Sunday, February 26, 2012

Friday, February 24, 2012

Wednesday, February 22, 2012

Montmartre Cemetery in Paris

I've been feeling a little under the weather with a chest cold - but not sick enough to end up here in the Cimetière de Montmartre! The cemetery is built below ground level, in an old quarry dug into a hill of Montmartre. It is a lovely, quiet spot for strolling, with large shade trees and winding cobblestone lanes.
The site has a bit of a sinister past. The abandoned quarries were used during the French Revolution as a dumping spot for bodies and a mass grave after riots produced numerous dead. People began calling it the Cimetière des Grandes-Carrières ("cemetery of the large quarries").
It was then officially turned into a cemetery named Champ du Repos ("field of rest”) before settling in as Cimetière de Montmartre.
Living residents include big black crows, mockingbirds, and feral cats that sun themselves on the ancient tombs.The cats are numerous, and apparently well-fed by cat-caring locals who aren't supposed to be feeding them. The cats live in the little above-ground chapels which are about large enough for one person to kneel and pray. When the cemetery closes - a caretaker walks the loop ringing a bell to announce closing time - the cats come out en force to leap about and carry on for the night with the crows.
Many well-knows have found their final resting places here - dancer Vaslav Nijinsky, artists Edgar Degas and Gustave Moreau, writer Emile Zola, and French New Wave filmmaker and director François Truffaut.
The Sanson family tomb is located near the entrance, bearing the name of a long line of industrious executioners (six generations!) who held titles such as "Royal Executioner of France" and "Royal Executioner of Paris." Sanson executions included Marie Antoinette and the King of France.
As long as I'm feeling a little better, perhaps today I'll be able to visit the even more famous Cimetière du Père-Lachaise, which will include a visit to Gertrude Stein and Alice B. Toklas!

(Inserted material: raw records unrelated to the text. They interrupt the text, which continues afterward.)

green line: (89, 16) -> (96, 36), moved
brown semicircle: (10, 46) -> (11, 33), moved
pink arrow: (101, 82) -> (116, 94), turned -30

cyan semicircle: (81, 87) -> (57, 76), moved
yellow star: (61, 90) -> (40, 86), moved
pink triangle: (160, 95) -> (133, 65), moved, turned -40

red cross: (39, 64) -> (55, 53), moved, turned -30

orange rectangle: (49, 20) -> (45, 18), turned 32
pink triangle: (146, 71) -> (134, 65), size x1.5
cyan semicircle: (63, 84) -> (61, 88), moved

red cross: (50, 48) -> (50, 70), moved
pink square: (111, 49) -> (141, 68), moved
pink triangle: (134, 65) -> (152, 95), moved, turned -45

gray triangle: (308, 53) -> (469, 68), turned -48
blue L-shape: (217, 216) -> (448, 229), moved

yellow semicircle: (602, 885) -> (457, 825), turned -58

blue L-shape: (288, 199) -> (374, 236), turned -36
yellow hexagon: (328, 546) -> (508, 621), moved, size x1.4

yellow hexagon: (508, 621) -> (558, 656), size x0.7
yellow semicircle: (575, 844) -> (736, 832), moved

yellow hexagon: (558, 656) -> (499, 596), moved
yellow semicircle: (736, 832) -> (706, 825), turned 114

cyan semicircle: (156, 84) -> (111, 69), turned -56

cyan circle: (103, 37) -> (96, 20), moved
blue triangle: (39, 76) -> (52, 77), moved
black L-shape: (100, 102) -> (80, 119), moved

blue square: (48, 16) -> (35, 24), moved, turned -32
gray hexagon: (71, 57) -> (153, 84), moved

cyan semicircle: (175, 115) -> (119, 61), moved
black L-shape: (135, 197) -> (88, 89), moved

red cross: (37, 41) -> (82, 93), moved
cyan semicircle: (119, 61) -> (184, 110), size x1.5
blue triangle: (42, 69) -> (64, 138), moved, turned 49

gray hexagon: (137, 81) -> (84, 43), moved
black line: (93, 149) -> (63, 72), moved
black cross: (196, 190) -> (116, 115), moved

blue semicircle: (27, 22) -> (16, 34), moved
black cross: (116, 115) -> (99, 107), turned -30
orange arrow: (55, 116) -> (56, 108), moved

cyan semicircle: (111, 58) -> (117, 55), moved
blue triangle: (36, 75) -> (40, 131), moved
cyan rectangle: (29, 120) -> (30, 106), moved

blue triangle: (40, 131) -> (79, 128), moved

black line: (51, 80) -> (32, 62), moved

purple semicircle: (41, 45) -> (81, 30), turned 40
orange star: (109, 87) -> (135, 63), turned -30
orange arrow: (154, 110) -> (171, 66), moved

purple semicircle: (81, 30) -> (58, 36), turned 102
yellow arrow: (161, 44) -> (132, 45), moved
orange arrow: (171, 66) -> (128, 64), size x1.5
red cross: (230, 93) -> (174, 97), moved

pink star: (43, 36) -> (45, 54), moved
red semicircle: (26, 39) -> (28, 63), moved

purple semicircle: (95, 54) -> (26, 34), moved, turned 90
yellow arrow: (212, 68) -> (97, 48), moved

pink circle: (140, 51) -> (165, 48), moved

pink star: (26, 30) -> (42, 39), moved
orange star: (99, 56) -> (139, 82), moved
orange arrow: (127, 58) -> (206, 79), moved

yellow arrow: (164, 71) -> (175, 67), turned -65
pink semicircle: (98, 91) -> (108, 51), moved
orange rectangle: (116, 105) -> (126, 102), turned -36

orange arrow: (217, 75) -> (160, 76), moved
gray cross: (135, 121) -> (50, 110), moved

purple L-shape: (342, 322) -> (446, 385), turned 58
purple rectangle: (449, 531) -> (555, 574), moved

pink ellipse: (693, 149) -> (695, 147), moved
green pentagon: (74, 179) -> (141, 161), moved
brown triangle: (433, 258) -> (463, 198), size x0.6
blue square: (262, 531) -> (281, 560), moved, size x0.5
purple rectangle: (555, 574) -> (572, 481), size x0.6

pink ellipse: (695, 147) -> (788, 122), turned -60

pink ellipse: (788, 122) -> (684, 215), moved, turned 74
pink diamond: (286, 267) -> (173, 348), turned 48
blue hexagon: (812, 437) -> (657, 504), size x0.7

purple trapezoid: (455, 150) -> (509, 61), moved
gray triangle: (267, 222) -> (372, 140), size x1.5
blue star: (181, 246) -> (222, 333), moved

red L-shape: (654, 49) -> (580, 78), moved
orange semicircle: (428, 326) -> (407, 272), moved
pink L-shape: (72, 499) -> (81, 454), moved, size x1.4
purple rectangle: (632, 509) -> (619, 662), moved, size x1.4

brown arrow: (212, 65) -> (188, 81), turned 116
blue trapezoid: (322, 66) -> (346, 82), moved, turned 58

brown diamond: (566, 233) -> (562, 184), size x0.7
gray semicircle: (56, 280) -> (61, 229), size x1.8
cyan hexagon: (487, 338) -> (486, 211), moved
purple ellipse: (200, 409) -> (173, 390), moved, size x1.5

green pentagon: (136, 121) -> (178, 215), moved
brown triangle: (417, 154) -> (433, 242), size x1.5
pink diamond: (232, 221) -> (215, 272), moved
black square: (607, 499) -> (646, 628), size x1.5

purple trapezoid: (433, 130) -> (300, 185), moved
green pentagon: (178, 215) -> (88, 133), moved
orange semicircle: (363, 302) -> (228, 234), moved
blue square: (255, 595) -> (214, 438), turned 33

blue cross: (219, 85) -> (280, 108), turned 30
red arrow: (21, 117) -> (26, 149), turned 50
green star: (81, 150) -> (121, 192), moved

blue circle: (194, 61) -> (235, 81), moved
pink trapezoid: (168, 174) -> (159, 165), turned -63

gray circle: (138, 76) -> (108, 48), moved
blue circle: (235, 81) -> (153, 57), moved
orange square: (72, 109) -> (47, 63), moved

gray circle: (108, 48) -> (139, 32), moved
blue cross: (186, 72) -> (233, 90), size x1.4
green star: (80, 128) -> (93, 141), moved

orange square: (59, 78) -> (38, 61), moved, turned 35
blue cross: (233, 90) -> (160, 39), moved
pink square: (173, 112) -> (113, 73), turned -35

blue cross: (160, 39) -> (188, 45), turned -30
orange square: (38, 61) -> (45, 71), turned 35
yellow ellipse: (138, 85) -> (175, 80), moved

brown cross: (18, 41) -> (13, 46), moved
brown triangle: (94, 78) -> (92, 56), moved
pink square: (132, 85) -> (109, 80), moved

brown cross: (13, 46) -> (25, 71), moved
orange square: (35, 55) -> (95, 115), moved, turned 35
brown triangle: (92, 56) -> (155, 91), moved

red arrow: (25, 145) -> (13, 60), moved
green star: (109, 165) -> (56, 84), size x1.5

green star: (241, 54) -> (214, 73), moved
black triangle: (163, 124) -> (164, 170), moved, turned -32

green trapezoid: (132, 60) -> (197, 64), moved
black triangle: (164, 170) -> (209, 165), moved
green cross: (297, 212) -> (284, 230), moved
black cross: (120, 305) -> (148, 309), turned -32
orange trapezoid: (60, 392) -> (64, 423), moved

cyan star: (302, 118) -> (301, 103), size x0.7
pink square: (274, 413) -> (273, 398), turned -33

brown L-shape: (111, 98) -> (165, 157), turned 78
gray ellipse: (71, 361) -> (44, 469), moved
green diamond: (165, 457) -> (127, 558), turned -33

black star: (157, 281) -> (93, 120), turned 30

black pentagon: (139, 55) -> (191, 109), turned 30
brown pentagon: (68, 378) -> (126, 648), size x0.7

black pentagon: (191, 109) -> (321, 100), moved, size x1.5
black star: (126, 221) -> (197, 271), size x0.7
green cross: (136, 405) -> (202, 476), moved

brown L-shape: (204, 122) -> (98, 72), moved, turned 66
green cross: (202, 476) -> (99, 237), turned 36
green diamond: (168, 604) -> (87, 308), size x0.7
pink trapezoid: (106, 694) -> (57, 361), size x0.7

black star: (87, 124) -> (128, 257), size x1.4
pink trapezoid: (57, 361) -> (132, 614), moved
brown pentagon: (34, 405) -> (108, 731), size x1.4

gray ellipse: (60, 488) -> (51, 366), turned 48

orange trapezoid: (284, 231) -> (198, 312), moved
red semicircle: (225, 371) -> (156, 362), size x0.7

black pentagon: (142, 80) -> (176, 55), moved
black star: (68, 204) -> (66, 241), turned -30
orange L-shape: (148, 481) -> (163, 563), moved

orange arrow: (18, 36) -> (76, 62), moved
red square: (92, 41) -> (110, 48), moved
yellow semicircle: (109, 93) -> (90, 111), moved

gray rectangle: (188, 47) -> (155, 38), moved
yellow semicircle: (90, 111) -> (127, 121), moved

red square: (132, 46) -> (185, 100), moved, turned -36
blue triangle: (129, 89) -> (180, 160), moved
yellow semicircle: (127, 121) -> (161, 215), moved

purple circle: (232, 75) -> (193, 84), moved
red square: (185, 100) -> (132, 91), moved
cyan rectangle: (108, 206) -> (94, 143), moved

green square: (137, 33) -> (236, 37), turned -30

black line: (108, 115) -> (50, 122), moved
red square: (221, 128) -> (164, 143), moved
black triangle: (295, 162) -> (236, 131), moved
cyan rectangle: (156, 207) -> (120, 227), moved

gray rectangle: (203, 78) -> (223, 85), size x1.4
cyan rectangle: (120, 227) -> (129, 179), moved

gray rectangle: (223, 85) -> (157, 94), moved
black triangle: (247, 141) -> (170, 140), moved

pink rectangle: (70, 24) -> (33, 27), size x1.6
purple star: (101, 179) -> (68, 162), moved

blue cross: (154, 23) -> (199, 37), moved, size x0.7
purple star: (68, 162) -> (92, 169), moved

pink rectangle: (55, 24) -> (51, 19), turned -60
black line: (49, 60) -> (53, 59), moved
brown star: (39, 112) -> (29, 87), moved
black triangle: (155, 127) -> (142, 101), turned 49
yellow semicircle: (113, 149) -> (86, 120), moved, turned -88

Tuesday, February 21, 2012

Paris studio rental

This week, in Paris - my third week - I am renting a little studio in Montmartre. This is the passageway to the entrance to the stairs to the fourth-floor walk-up studio. From my windows, this is the view of the Montmartre Cemetery. The bones of Degas are down there. I haven't found them yet, but I'm sure I will.
During the day, workmen dig graves and pick-axe their way into old cement. At night, the cemetery is locked and taken over by big fat wild cats, and the crows come home to roost. The sounds of crows are lovely in the gloaming of twilight.

This is some graffiti in Montmartre. I like to wander around, up and down the hilly old cobblestone streets.
This is a store window... blue elephant.
These are some of the vines clinging to the side of the walls of Le Lapin Agile.
Women have always been present in Montmartre.
And this little kangaroo topiary is over near the catacombs, but I include him because he's so awesome, just hanging out above ground, above the human ossuaries.
What can I say? I love Paris. I don't ever want to have to go back to where I came from.

Monday, February 20, 2012

Paris flea markets

Paris has the flea markets to out-flea market all flea markets. The most famous are Les Puces de Saint-Ouen, also known as the Porte de Cligancourt (the Metro stop), or simply Les Puces (the fleas). The fleas date back centuries. Used to be that, during the night, rag-and-bone men picked through the garbage thrown out into the streets of Paris, then resold it on the streets. They were called crocheteurs (pickers) and had long hooks to pick through trash for saleable items. Because they sought out their wares at night, they were also called pêcheurs de lune (fishermen of the moon).
Eventually they were forced off the Paris city streets. They banded together outside of the tax zone of the city, and formed villages full of their wares. French photographer Eugène Atget photographed marvelous series of ragpickers, street hawkers, prostitutes and other working folk at the turn of the 20th century. Look him up.
The rag pickers are still out there in the night, picking through garbage. I woke up one night in my little attic room in the Saint-Germain-des-Prés area last week and, hearing muffled sounds on the street below, opened the windows to find two men searching through trash by the glow of a full moon.
I took these photos at a stall in the Marché Vernaison of Les Puces de Saint-Ouen. The market is so large that it is divided up into separate villages with little streets that wind past vendors.